Aim of the exercise
Go through the listing and state how many lines hold the string "Small". Nothing else is needed.

:: Exercise inputs

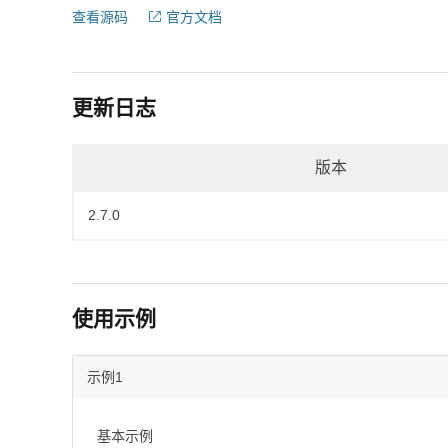
查看源码
官方文档
更新日志
版本
2.7.0
使用示例
示例1
基本示例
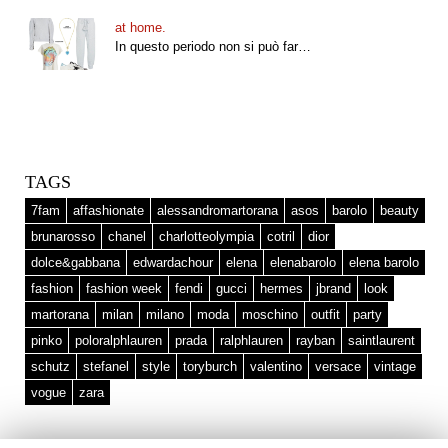
at home.
In questo periodo non si può far…
TAGS
7fam
affashionate
alessandromartorana
asos
barolo
beauty
brunarosso
chanel
charlotteolympia
cotril
dior
dolce&gabbana
edwardachour
elena
elenabarolo
elena barolo
fashion
fashion week
fendi
gucci
hermes
jbrand
look
martorana
milan
milano
moda
moschino
outfit
party
pinko
poloralphlauren
prada
ralphlauren
rayban
saintlaurent
schutz
stefanel
style
toryburch
valentino
versace
vintage
vogue
zara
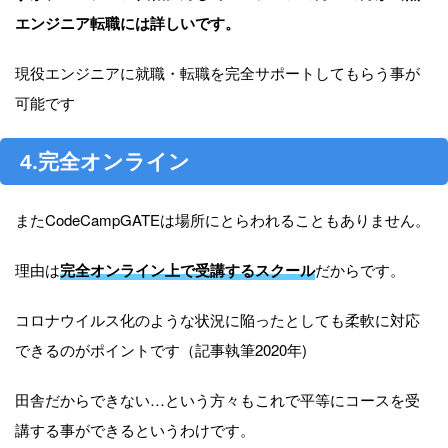
エンジニア転職には詳しいです。
現役エンジニアに就職・転職を完全サポートしてもらう事が
可能です
4.完全オンライン
またCodeCampGATEは場所にとらわれることもありません。
理由は
完全オンライン上で受講するスクール
だからです。
コロナウイルス化のような状況に陥ったとしても柔軟に対応
できるのがポイントです（記事執筆2020年)
田舎だからできない…という方々もこれで平等にコースを受
講する事ができるというわけです。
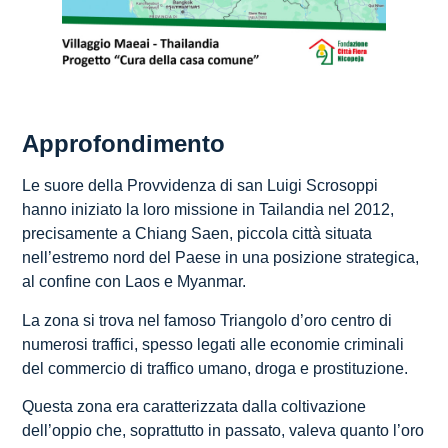
Approfondimento
Le suore della Provvidenza di san Luigi Scrosoppi
hanno iniziato la loro missione in Tailandia nel 2012,
precisamente a Chiang Saen, piccola città situata
nell’estremo nord del Paese in una posizione strategica,
al confine con Laos e Myanmar.
La zona si trova nel famoso Triangolo d’oro centro di
numerosi traffici, spesso legati alle economie criminali
del commercio di traffico umano, droga e prostituzione.
Questa zona era caratterizzata dalla coltivazione
dell’oppio che, soprattutto in passato, valeva quanto l’oro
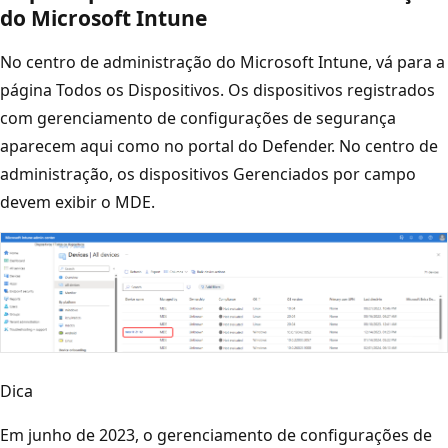
do Microsoft Intune
No centro de administração do Microsoft Intune, vá para a
página Todos os Dispositivos. Os dispositivos registrados
com gerenciamento de configurações de segurança
aparecem aqui como no portal do Defender. No centro de
administração, os dispositivos Gerenciados por campo
devem exibir o MDE.
Dica
Em junho de 2023, o gerenciamento de configurações de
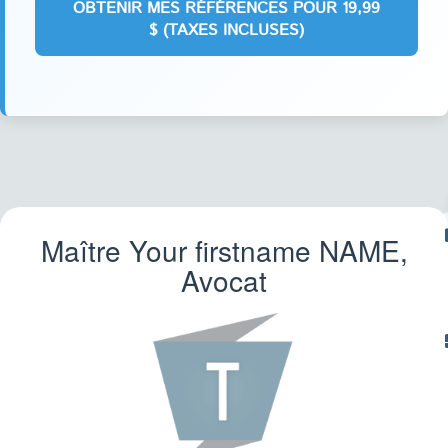
Maître Your firstname
NAME
,
IM
Avocat
TR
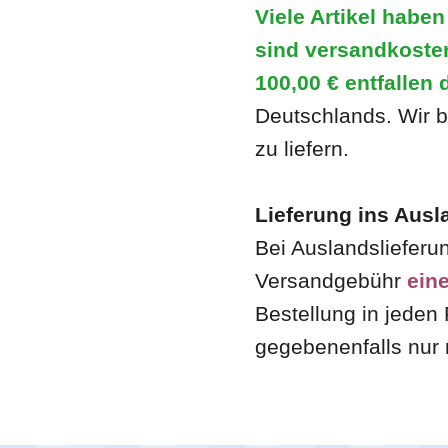
Viele Artikel habe
sind versandkosten
100,00 €
entfallen 
Deutschlands. Wir b
zu liefern.
Lieferung ins Ausl
Bei Auslandslieferu
Versandgebühr
ein
Bestellung in jeden 
gegebenenfalls nur 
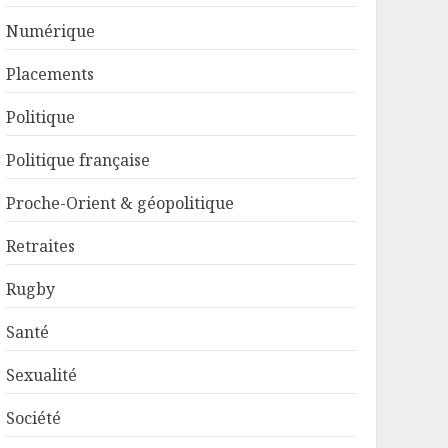
Numérique
Placements
Politique
Politique française
Proche-Orient & géopolitique
Retraites
Rugby
Santé
Sexualité
Société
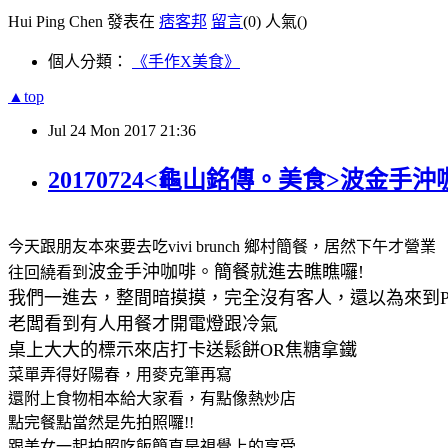
Hui Ping Chen 發表在
痞客邦
留言
(0)
人氣(
)
個人分類：
《手作X美食》
▲top
Jul
24
Mon
2017
21:36
20170724<龜山銘傳。美食>波金
今天跟朋友本來要去吃vivi brunch 鄉村簡餐，居然下午才營業
波金手沖咖啡。簡餐就進去瞧瞧囉!
往回繞看到
我們一進去，整間暗摸摸，完全沒有客人，還以為來到P
老闆看到有人用餐才開電燈跟冷氣
桌上大大的標示來店打卡送鬆餅OR焦糖拿鐵
菜單弄得好陽春，用麥克筆再寫
還附上食物相本給大家看，有點像熱炒店
點完餐點當然是先拍照囉!!
跟美女一起拍照吃飯簡直是視覺上的享受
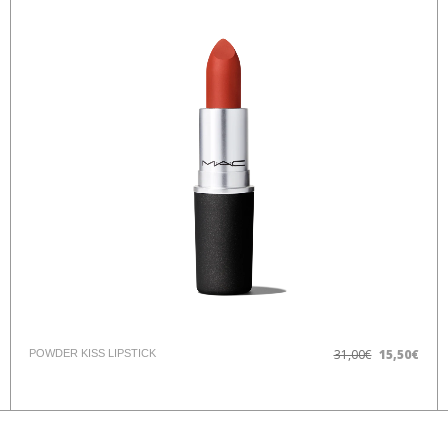
31,00€
15,50€
POWDER KISS LIPSTICK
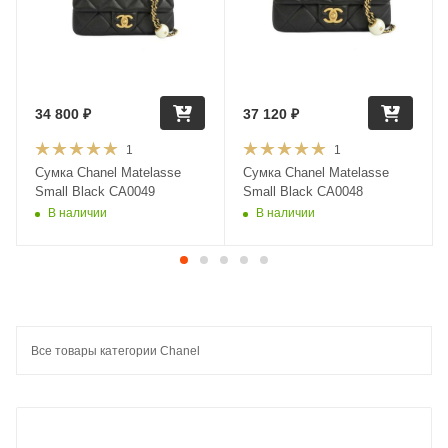
34 800
₽
37 120
₽
1
1
Сумка Chanel Matelasse
Сумка Chanel Matelasse
Small Black CA0049
Small Black CA0048
В наличии
В наличии
Все товары категории Chanel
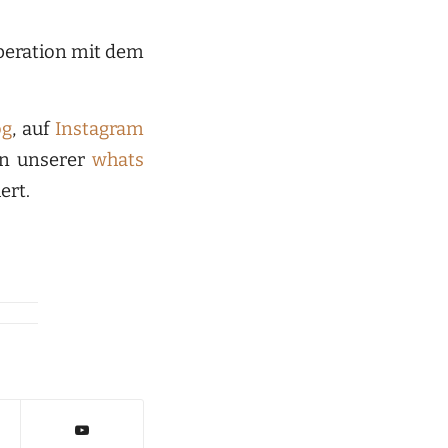
peration mit dem
og
, auf
Instagram
in unserer
whats
ert.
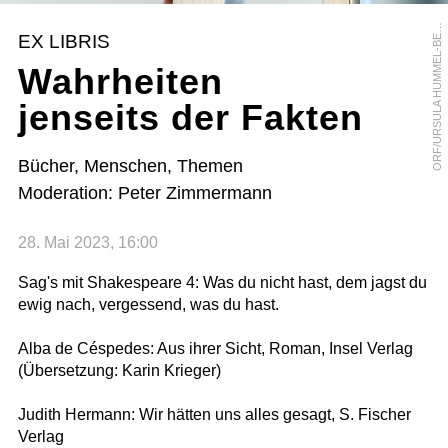
R
F
/
U
R
S
U
L
A
H
U
M
M
E
L
-
B
R
G
E
O
R
EX LIBRIS
E
Wahrheiten
jenseits der Fakten
Bücher, Menschen, Themen
Moderation: Peter Zimmermann
28. Mai 2023, 16:00
Sag's mit Shakespeare 4: Was du nicht hast, dem jagst du
ewig nach, vergessend, was du hast.
Alba de Céspedes: Aus ihrer Sicht, Roman, Insel Verlag
(Übersetzung: Karin Krieger)
Judith Hermann: Wir hätten uns alles gesagt, S. Fischer
Verlag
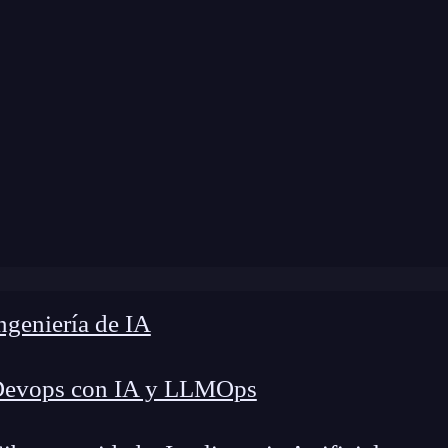
 modificación:
2 de junio de 2026 |
Tiempo de Le
»
Cómo aprender programación desde cero: Guía completa
geniería de IA
Devops con IA y LLMOps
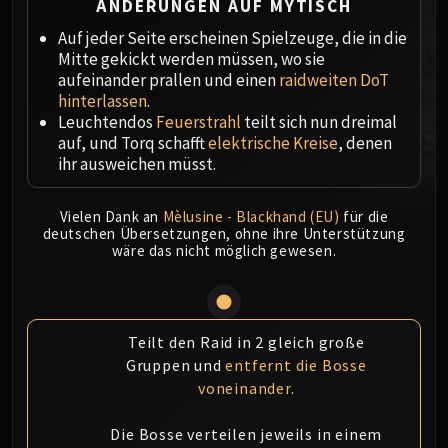
ÄNDERUNGEN AUF MYTISCH
MSV / HOF / TOES
Auf jeder Seite erscheinen Spielzeuge, die in die
The Stone Guard
Mitte gekickt werden müssen, wo sie
Feng the Accursed
aufeinander prallen und einen
raidweiten DoT
Gara'jal the Spiritbinder
hinterlassen
.
The Spirit Kings
Leuchtendos
Feuerstrahl
teilt sich nun dreimal
auf, und Torq schafft
elektrische Kreise
, denen
Elegon
ihr ausweichen müsst.
Will of the Emperor
Imperial Vizier Zor'lok
Vielen Dank an
Mèlusine - Blackhand (EU)
für die
Blade Lord Ta'yak
deutschen Übersetzungen, ohne ihre Unterstützung
wäre das nicht möglich gewesen.
Garalon
Wind Lord Mel'jarak
Amber-Shaper Un'sok
Grand Empress Shek'zeer
Teilt den Raid in 2 gleich große
Protectors of the Endless
Gruppen und
entfernt die Bosse
Tsulong
voneinander
.
Lei Shi
Sha of Fear
Die Bosse verteilen jeweils in einem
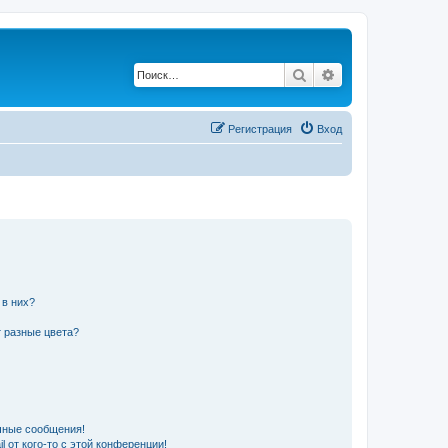
Поиск
Расширенный по
Регистрация
Вход
 в них?
 разные цвета?
чные сообщения!
 от кого-то с этой конференции!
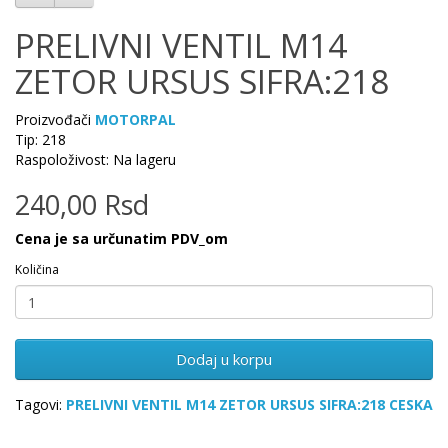
PRELIVNI VENTIL M14
ZETOR URSUS SIFRA:218
Proizvođači
MOTORPAL
Tip: 218
Raspoloživost: Na lageru
240,00 Rsd
Cena je sa určunatim PDV_om
Količina
Dodaj u korpu
Tagovi:
PRELIVNI VENTIL M14 ZETOR URSUS SIFRA:218 CESKA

::::

Final answer
2